_Aim of the task_
In the entries below, find every line with the string "Acil" and copy it.

★ ★ ★

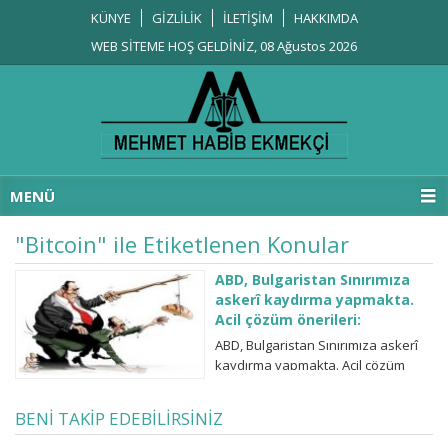
KÜNYE
GİZLİLİK
İLETİŞİM
HAKKIMDA
WEB SİTEME HOŞ GELDİNİZ, 08 Ağustos 2026
MENÜ
"Bitcoin" ile Etiketlenen Konular
ABD, Bulgaristan Sınırımıza
askerî kaydırma yapmakta.
Acil çözüm önerileri:
ABD, Bulgaristan Sınırımıza askerî
kaydırma yapmakta. Acil çözüm
önerileri: Vize yasağından sonra,
şimdi de Bulgaristan’da konuşlu
BENİ TAKİP EDEBİLİRSİNİZ
Amerikan askerî birliklerini Türkiye
Sınırına yönlendirdiğini biliyor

★ ★ ★

_Exercise result_
Acil çözüm önerileri:
kaydırma yapmakta. Acil çözüm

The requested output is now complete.